San Marco Square is the neighborhood's major commercial district. The triangular district is located at the three-way juncture of Atlantic Boulevard, Hendricks Avenue and San Marco Boulevard; a tiered fountain at the center of the square originally marked the convergence of these streets. The San Marco Building, a Mediterranean Revival structure completed in 1927, was the district's first commercial building and set its architectural tone. Other features of the square include the San Marco Theatre, an art deco single-screen movie theater first opened in 1938; and the Little Theatre, home to Theatre Jacksonville, one of the country's oldest community theater troupes.

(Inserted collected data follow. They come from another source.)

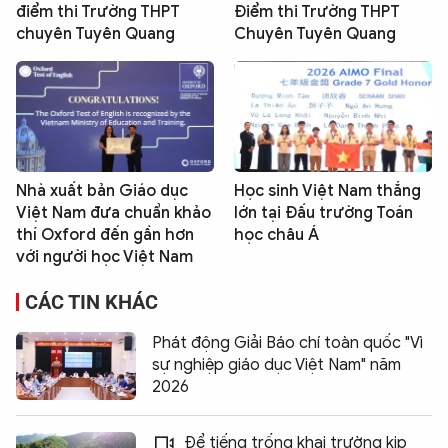
điểm thi Trường THPT
Điểm thi Trường THPT
chuyên Tuyên Quang
Chuyên Tuyên Quang
Nhà xuất bản Giáo dục
Học sinh Việt Nam thắng
Việt Nam đưa chuẩn khảo
lớn tại Đấu trường Toán
thí Oxford đến gần hơn
học châu Á
với người học Việt Nam
CÁC TIN KHÁC
Phát động Giải Báo chí toàn quốc "Vì
sự nghiệp giáo dục Việt Nam" năm
2026
Để tiếng trống khai trường kịp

Designed as the commercial heart of San Marco, the square had declined seriously by the 1970s, with many businesses closing. The original, compass-themed fountain was demolished. In the 1990s, the City of Jacksonville undertook a major renovation and streetscaping project, which included restoring the fountain with three lion statues inspired by the Piazza San Marco. Since then, the square has become a popular commercial destination with many shops, restaurants and bars. In 2013, the square underwent another renovation project that rerouted the streets and expanded the small park in the center, named Balis Park, into a larger pedestrian green space.

==Features==
San Marco has a number of parks of various sizes and purposes; the San Marco Preservation Society lists fourteen within its boundaries. There are two more in the Southbank: Treaty Oak Park, home of one of Jacksonville's oldest live oaks, and Friendship Fountain Park. Other amenities on the Southbank include the Museum of Science and History (MOSH) and the Southbank Riverwalk. San Marco is served by an elementary school, a middle school, and the Southside Branch Public Library. Two major projects of the San Marco Preservation Society have been the restoration of the former South Jacksonville City Hall as the society's headquarters and the conversion of the former St. Paul's Episcopal Church building into Preservation Hall, a reservable banquet hall.